Cette annonce paraît étrange, car l’existence d’une maison d’édition de ce type avait été signalée au grand public depuis plus d’un an, en avril 2000. Dans une interview accordée à Catholicisme et nation (2), l’organe du Comité d’union du catholicisme à Hô Chi Minh-Ville, M. Pham Ngoc Châu, sans toutefois préciser la date exacte de sa création, avait déjà signalé l’existence d’une Maison des éditions religieuses, dont il s’était vu confier la responsabilité. Après avoir énuméré les décrets du ministère de la Culture et du Bureau des Affaires religieuses légitimant la naissance du nouvel établissement, le fonctionnaire en avait énuméré les objectifs, ceux-là mêmes qui ont été indiqués par le récent décret, à savoir la publication des deux catégories fort différentes de livres religieux : les livres de prières et d’enseignement religieux publiés par les religions et les livres sur la religion publiés par le Parti communiste et l’Etat. Dans les pages de la revue Catholicisme et nation contenant l’interview citée, on pouvait voir des fac-similés des couvertures d’un certain nombre d’ouvrages donnés comme déjà parus dans cette maison d’édition. On pouvait y reconnaître entre autres un livre de Mgr Bui Tuân, évêque de Long Xuyên, et du P. Ngô Phuc Hâu, auteur du Journal de Jésus. Selon M. Pham Ngoc Châu, en avril 2000, la maison d’édition aurait déjà fait paraître 120 titres de livres appartenant à la première catégorie. De nombreux livres canoniques devaient être publiés, en l’année 2000, les écritures bouddhistes, l’Ancien et le Nouveau Testaments, le Coran ainsi que les écrits prophétiques du fondateur du bouddhisme hoa hao, Huynh Phu So (3). A ce jour, aucun élément d’explication n’a été fourni qui puisse éclairer l’énigme de cette double annonce de création d’une maison d’édition religieuse.

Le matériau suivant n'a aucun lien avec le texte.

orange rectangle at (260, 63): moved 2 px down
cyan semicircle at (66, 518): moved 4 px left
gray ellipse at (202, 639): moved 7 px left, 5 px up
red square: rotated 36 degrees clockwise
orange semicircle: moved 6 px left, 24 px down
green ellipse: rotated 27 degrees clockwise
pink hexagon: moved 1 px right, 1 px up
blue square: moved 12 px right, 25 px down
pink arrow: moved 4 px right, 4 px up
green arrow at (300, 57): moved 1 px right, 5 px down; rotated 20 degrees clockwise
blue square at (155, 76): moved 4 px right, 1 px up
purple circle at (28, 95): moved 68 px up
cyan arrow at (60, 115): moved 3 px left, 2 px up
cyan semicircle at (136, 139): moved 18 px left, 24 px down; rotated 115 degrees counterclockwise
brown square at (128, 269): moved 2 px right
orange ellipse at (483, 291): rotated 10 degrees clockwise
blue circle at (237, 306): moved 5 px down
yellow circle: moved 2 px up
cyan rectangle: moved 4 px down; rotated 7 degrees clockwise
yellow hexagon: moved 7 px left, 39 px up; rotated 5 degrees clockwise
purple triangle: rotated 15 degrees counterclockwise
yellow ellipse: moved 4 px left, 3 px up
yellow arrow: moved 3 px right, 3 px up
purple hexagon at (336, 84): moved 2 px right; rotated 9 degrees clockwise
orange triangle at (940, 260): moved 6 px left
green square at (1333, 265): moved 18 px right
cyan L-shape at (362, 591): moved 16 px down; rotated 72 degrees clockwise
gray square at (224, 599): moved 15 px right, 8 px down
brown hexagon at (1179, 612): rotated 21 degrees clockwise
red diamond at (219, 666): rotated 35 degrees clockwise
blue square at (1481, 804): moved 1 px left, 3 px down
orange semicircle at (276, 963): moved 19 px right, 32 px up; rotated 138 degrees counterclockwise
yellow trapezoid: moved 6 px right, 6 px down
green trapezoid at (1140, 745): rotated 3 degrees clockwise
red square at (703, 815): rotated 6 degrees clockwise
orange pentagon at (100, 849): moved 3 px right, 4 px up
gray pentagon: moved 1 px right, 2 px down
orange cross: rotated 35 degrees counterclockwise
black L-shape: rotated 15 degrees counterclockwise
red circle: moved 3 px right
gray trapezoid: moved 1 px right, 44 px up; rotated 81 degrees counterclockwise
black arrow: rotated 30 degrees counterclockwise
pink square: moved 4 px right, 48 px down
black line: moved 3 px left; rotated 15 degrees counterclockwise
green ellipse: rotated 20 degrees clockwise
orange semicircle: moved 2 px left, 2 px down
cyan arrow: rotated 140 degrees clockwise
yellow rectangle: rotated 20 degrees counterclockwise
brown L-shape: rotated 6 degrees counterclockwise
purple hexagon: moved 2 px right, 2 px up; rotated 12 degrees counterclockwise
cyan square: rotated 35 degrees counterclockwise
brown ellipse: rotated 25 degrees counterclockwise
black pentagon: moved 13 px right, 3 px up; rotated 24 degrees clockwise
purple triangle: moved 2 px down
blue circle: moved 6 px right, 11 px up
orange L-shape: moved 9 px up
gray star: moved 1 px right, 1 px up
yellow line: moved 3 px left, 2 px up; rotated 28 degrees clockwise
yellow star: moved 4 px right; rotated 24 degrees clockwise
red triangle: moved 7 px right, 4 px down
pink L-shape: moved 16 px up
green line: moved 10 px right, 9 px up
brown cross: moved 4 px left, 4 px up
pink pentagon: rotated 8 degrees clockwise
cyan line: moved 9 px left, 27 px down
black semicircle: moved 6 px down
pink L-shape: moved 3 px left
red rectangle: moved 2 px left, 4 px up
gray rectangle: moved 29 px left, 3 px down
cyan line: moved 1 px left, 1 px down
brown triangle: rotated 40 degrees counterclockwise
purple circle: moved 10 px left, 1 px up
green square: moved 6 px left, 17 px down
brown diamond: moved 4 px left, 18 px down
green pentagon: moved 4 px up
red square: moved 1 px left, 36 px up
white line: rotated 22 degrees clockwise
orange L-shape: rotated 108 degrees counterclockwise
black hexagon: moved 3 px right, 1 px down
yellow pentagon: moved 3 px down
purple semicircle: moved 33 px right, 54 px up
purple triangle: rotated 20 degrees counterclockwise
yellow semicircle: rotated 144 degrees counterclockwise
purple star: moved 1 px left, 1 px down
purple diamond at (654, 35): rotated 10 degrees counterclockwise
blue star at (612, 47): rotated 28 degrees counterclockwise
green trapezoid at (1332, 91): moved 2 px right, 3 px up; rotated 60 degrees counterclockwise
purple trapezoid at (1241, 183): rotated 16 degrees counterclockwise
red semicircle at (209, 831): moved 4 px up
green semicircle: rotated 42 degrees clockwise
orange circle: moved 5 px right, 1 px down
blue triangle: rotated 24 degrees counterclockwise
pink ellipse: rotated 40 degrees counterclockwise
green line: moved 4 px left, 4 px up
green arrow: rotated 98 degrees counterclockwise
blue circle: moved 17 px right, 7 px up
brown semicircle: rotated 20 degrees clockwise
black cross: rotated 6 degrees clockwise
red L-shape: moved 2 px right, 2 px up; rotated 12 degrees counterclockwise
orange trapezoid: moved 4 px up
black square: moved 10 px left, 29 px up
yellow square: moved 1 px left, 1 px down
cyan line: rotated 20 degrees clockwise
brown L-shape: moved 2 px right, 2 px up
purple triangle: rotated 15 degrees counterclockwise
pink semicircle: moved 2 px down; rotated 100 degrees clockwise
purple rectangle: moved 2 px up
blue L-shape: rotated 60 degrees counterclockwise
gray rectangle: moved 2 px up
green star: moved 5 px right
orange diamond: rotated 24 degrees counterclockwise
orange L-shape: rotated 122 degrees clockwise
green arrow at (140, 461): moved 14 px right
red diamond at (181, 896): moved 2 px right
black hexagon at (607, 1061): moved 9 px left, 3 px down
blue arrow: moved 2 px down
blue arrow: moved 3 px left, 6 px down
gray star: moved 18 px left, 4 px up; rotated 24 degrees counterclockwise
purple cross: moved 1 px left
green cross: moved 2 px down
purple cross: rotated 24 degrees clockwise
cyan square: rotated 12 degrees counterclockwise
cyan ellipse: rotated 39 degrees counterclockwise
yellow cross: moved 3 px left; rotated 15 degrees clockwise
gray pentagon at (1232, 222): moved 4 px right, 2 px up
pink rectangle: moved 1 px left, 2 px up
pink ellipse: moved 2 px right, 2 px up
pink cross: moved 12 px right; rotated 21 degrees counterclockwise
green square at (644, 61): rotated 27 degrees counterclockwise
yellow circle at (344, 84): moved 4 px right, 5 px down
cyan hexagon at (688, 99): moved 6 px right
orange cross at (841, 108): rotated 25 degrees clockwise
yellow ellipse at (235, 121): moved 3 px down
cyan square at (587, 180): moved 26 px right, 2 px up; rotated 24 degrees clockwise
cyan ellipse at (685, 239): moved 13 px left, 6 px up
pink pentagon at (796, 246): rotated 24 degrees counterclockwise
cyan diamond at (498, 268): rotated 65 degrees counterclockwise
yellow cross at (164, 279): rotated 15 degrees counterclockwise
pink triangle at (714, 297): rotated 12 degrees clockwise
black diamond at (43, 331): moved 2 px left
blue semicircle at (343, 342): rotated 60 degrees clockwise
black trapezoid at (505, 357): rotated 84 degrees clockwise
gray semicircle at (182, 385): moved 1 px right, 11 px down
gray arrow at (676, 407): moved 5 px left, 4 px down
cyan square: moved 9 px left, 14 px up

Plusieurs fois dans un passé récent, dans les requêtes envoyées aux plus hautes autorités de l’Etat à l’issue de leurs réunions annuelles, les évêques du Vietnam avaient souhaité pouvoir créer et faire fonctionner, par eux-mêmes, une maison d’édition chargée de l’impression et de la diffusion des divers ouvrages religieux. Jamais cette autorisation ne leur a été accordée. Bien au contraire, dès 1993, la directive 379/TTG, publiée le 23 juillet 1993 (4), stipulait que “l’autorisation d’impression pour les livres religieux doit être donnée en conformité avec la loi sur les publications laquelle prévoyait à l’article 18 : “Les organes de gestion de l’Etat en matière de publication qui en ont la compétence détermineront concrètement les maisons d’édition qui seront chargées de publier les livres de prière et les ouvrages religieux le plus commodément” (5). Plus tard, une directive sur la religion du Bureau politique, publiée le 2 juillet 1988, document très important inspiré par Lê Kha Phiêu, avait annoncé que “le gouvernement ferait connaître un projet de création d’une maison d’édition pour la publication de livres de prières et d’ouvrages culturels des religions Une année plus tard, une lettre d’application, intitulée 01/1999TT/TGCP de juillet 1999, commentait avec précision le fonctionnement de la maison d’édition. Il y était dit à ce sujet que “les organisations ayant des besoins en matière d’impression, de publication de diverses catégories de livres de prière, de produits culturels à contenu religieux doivent faire enregistrer les propositions de publication auprès de la maison d’édition religieuse dépendant directement du Bureau des Affaires religieuses du gouvernement” et que “dans un délai de trente jours à partir de la réception de la demande, le directeur de la maison d’édition religieuse doit régler la question et fournir une réponse écrite 

On ne peut interpréter la décision gouvernementale récente créant une seconde fois la maison d’éditions religieuses comme une marque de libéralisme. Il s’agit bien plutôt d’un durcissement de l’Etat dans le contrôle de la production littéraire et spirituelle des divers secteurs de la société civile. Non seulement la décision du gouvernement va contre le souhait public des évêques de posséder leur propre maison d’édition, mais surtout il met un terme à un certain état d’anarchie de l’édition religieuse, régnant jusqu’à aujourd’hui et finalement favorable à la liberté d’expression de l’Eglise catholique.